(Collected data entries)

------------------------------

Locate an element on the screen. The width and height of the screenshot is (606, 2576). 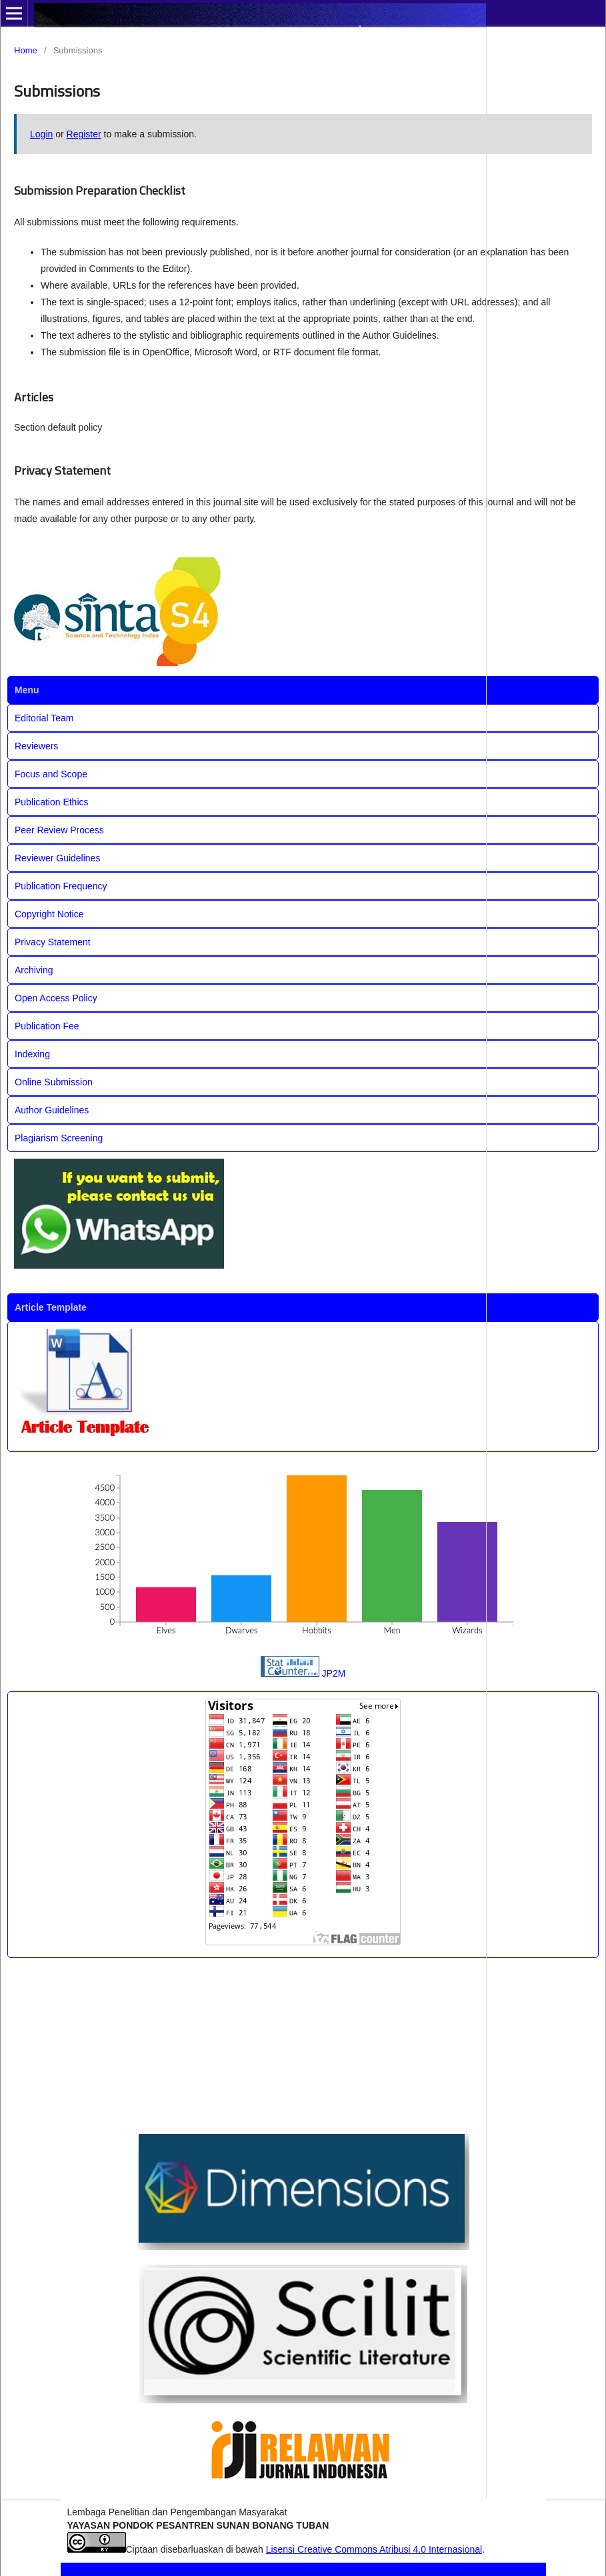
Publication Frequency is located at coordinates (61, 886).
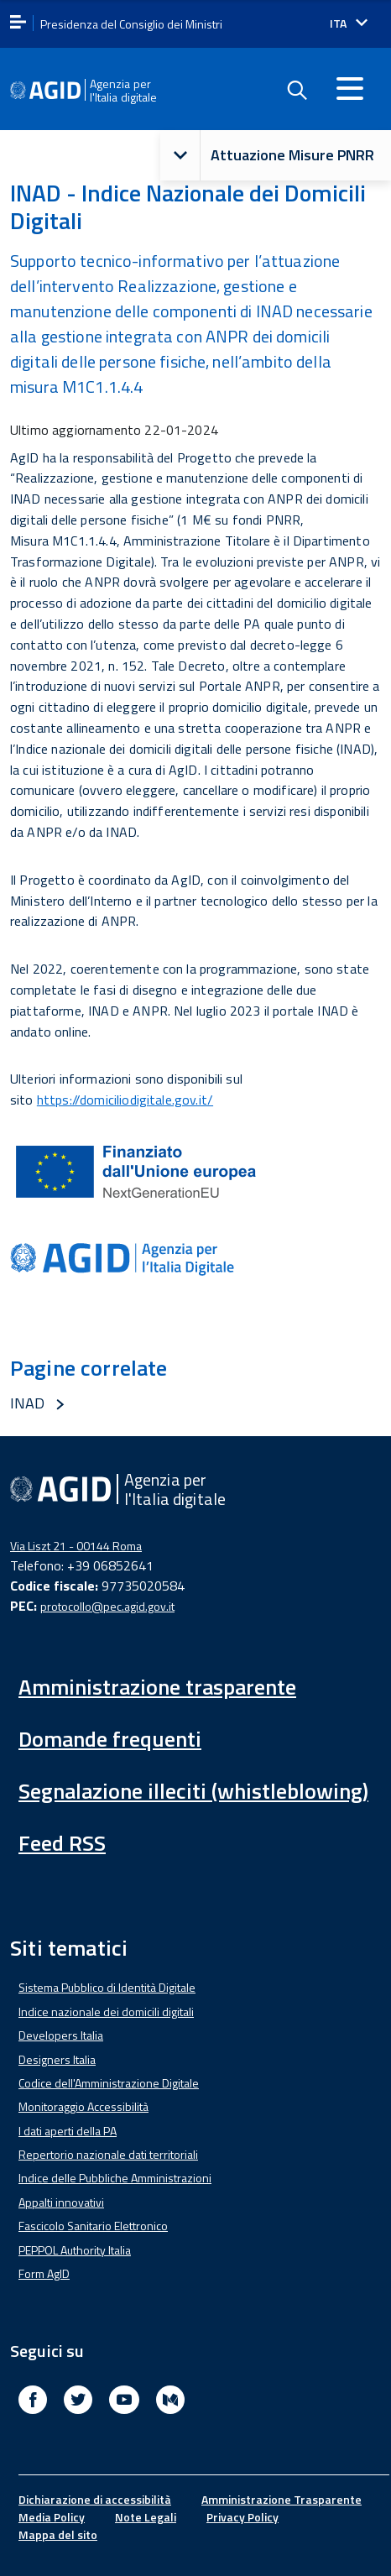 The height and width of the screenshot is (2576, 391). Describe the element at coordinates (61, 2202) in the screenshot. I see `Appalti innovativi` at that location.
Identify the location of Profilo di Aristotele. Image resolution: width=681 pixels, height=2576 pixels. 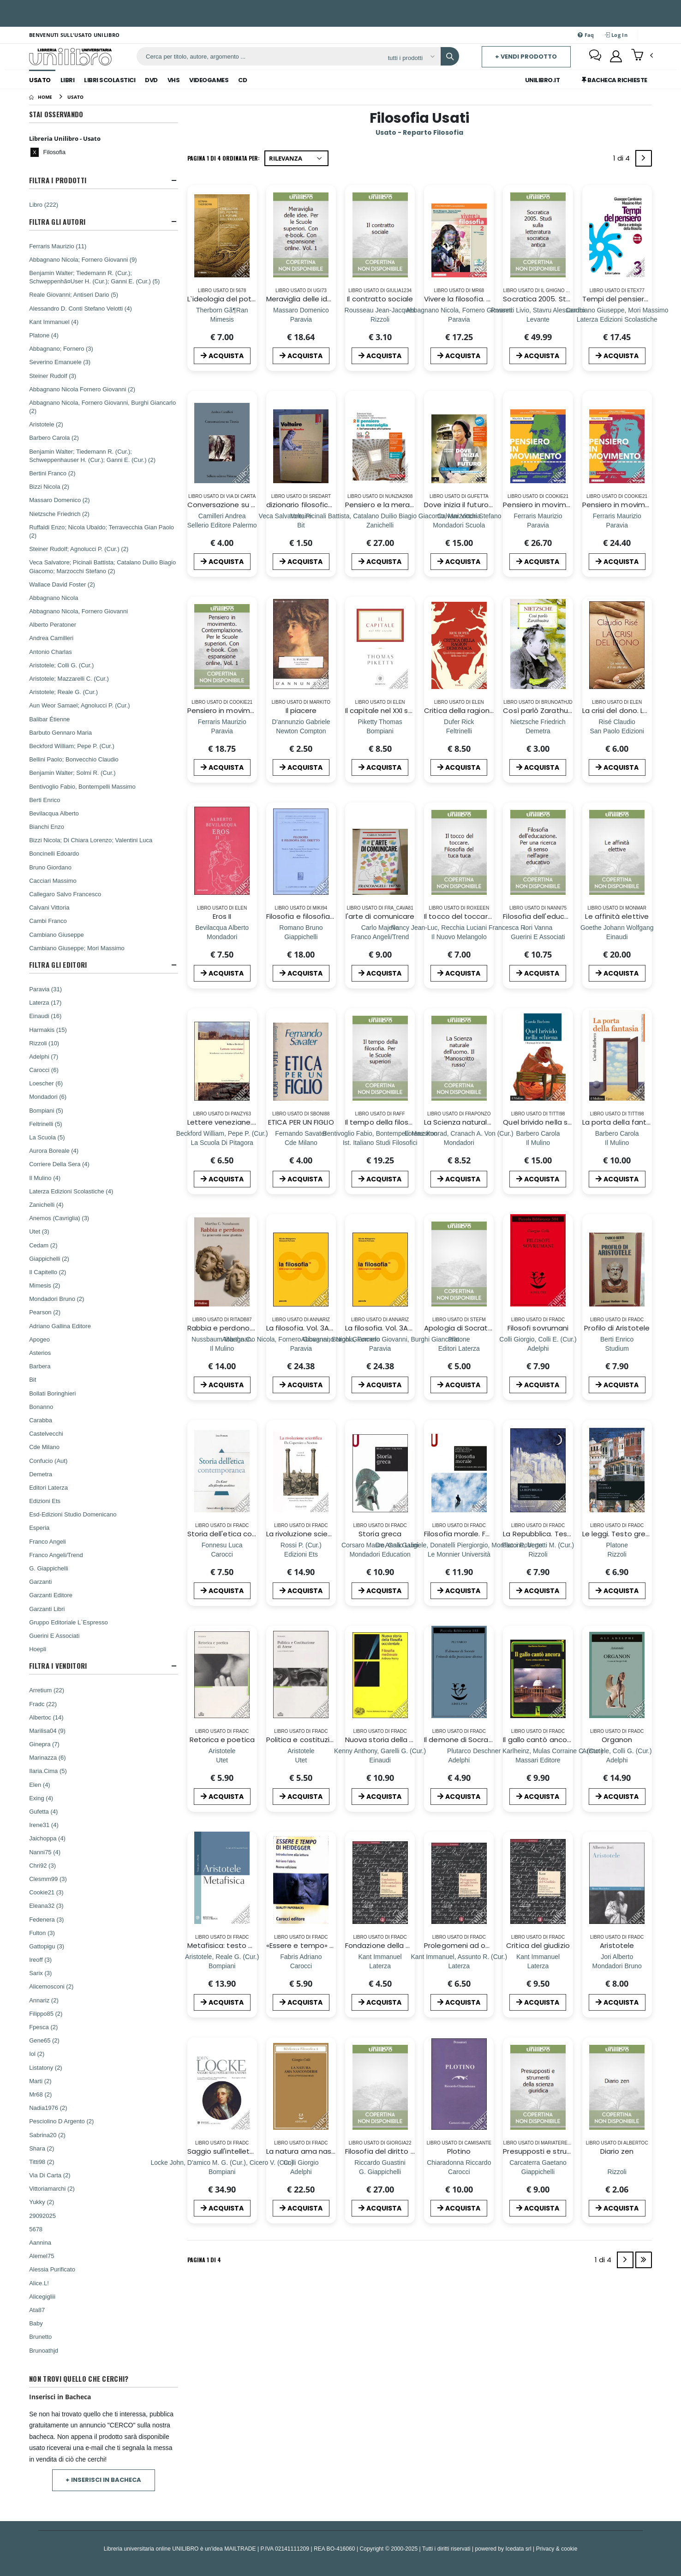
(617, 1328).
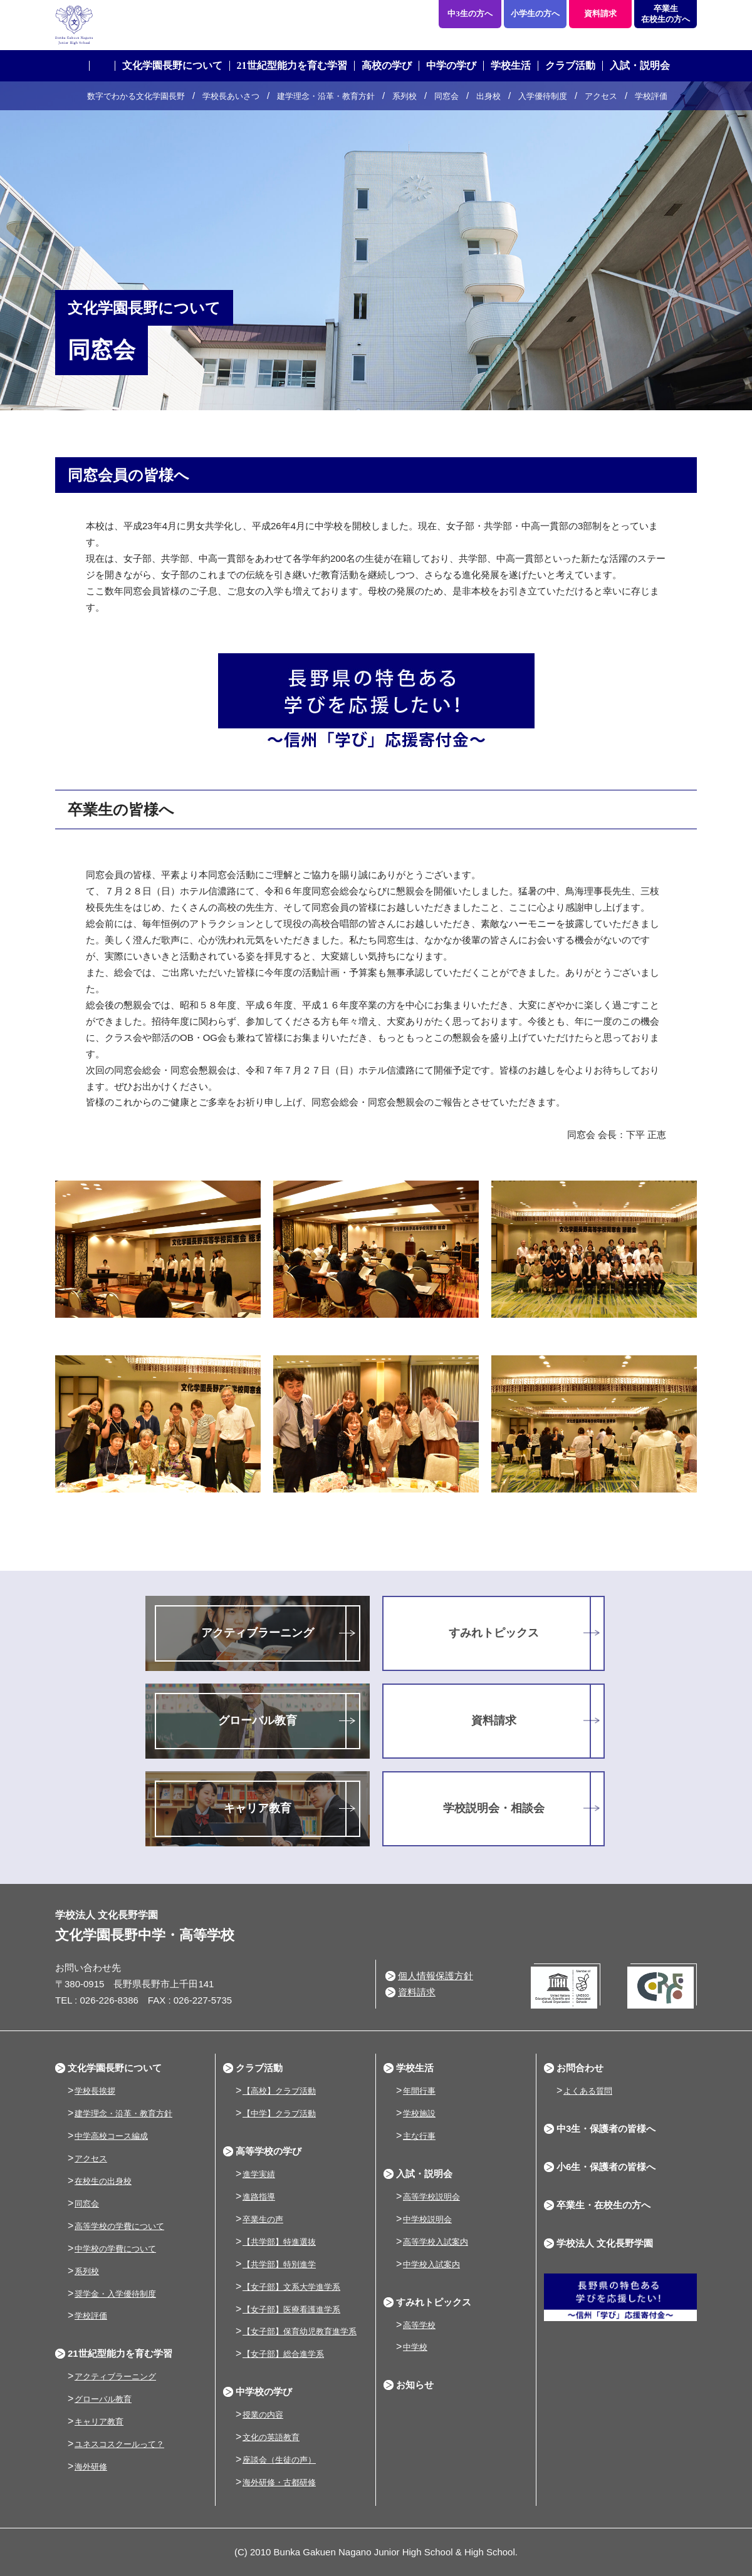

------------------------------

● AIM OF THE EXERCISE
Here the job is to print all the entries above exactly, minus the images.

● TASK SOLUTION
Locate an element on the screen. The width and height of the screenshot is (606, 2576). 
Publication Frequency is located at coordinates (61, 886).
 The height and width of the screenshot is (2576, 391). Describe the element at coordinates (61, 2202) in the screenshot. I see `Appalti innovativi` at that location.
Identify the location of Profilo di Aristotele. Image resolution: width=681 pixels, height=2576 pixels. 
(617, 1328).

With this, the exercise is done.